- Problem: Your copy of the data should match it exactly, except that the pictures are gone.

_____

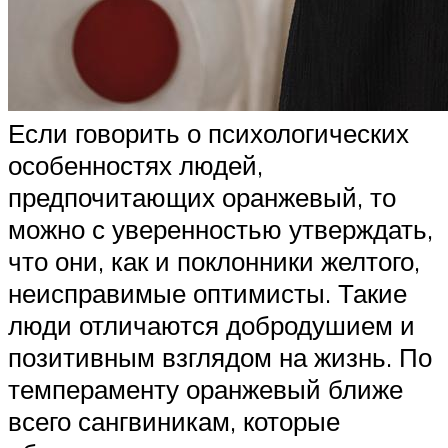
Если говорить о психологических
особенностях людей,
предпочитающих оранжевый, то
можно с уверенностью утверждать,
что они, как и поклонники желтого,
неисправимые оптимисты. Такие
люди отличаются добродушием и
позитивным взглядом на жизнь. По
темпераменту оранжевый ближе
всего сангвиникам, которые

_____

- Exercise result:
Если говорить о психологических
особенностях людей,
предпочитающих оранжевый, то
можно с уверенностью утверждать,
что они, как и поклонники желтого,
неисправимые оптимисты. Такие
люди отличаются добродушием и
позитивным взглядом на жизнь. По
темпераменту оранжевый ближе
всего сангвиникам, которые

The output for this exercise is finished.